Ok danke, werd's morgen mal versuchen aber hier stehen 8mA oder ich bin einfach zu blöd =D ist wirklich eine sehr kleine Schrift ^^


----------



## Cuddleman (4. September 2012)

*AW: Pc lüfter mit Batterie*



Toseman schrieb:


> Theoretisch ists möglich. Bei den meisten Lüftern musst du auch gar nicht 12V anlegen, damit sie loslaufen.
> 
> Ein 9V Block ist so ziemlich die schlechteste Variante, da die Dinger üblicherweise kaum Kapazität haben.
> 
> ...


 
Normale Gehäuselüfter benötigen mit 12V, im Schnitt 130-450mA!!! LED-Lüfter sind meistens im selben Bereich, jedoch je nach Anzahl der LED's können nochmal 40-500mA dazu kommen. CPU-Lüfter bewegen sich gar bis 750mA

Hier noch eine Gedankenstütze für die erreichbaren Batterielaufzeiten für Alkaline's:

Lithium vs. Alkaline: 1,5 Volt Mignon- Batterien im Test - Energizer Ultimate Lithium AA | Die Entladekurven im Detail | TecChannel.de

Verwende zwei von den Akku-Haltern, schließe beide parallel zusammen und du hast bei 6V die doppelte Kapazität, entsprechend länger läuft der Lüfter.
Die meisten Lüfter haben eine Anlaufspannung von ~4,5V, also ausreichend um mit 6V betrieben zu werden. 
Löt- und Handarbeit sind trotdem nötig, wie "Toseman" schon erwähnte.

Ein interessanter Lüfter ist der hier, allerdings mit ordentlichen Stromhunger:

ENERMAX.DE - T.B.Vegas Trio öffne den Registerreiter "Spezifikation" und du siehst die möglichen Effektmodi.


----------



## sanjezt (4. September 2012)

*AW: Pc lüfter mit Batterie*

Du musst die rote Ader mit Pluspol der Batterie verbinden und die schwarze Ader mit dem Minus Pol.
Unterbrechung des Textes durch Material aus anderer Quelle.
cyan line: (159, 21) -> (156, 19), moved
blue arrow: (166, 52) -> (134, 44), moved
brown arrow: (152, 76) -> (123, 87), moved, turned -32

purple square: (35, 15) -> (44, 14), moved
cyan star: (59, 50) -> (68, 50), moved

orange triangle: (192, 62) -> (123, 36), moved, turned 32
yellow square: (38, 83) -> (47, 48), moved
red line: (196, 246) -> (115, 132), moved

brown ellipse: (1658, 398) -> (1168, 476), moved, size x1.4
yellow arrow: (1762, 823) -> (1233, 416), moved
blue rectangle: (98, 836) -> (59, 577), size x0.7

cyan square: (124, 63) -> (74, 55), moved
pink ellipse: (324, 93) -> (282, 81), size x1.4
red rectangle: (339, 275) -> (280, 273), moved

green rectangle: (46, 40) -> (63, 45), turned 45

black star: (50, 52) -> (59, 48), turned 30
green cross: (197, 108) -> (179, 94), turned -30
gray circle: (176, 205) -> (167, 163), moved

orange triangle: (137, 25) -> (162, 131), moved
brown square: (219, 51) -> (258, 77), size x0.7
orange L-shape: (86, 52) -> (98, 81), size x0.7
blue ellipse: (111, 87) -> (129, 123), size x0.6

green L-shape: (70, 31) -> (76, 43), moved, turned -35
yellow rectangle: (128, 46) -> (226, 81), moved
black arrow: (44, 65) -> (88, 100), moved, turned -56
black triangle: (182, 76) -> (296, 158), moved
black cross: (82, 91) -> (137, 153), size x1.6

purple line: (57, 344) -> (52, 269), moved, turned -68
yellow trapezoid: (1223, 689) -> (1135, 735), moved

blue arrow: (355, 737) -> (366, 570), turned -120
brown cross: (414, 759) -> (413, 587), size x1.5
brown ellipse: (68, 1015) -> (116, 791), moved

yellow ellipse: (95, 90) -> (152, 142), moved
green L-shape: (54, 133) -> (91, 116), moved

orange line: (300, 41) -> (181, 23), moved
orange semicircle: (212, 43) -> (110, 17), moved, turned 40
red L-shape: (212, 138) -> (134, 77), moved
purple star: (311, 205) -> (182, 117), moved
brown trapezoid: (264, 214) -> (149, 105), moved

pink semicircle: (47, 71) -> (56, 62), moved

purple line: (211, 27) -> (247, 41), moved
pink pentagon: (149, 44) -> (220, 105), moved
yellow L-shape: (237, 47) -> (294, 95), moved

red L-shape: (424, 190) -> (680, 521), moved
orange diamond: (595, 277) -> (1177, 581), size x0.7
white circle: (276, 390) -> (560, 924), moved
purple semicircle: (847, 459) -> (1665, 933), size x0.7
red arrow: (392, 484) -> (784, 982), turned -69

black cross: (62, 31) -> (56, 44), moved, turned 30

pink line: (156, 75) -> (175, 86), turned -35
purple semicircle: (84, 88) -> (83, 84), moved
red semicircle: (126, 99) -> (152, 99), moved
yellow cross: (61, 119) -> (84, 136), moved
Die gelbe Ader ist unwichtig, da für die Drehzahlanzeige.

http://extreme.pcgameshardware.de/a...uer-ubertaktung-e8400-zerotherm_btf90_pwm.jpg


----------



## xnotnax (4. September 2012)

Ah danke  Hab es mit euren Anleitungen hinbekommen allerdings mit einem alten kleinen Gehäuselüfter. Werde es dann mal mit den T.B Vegas Trio versuchen der sieht sehr gut aus und wenns nichts wird kommt er in meinen PC


----------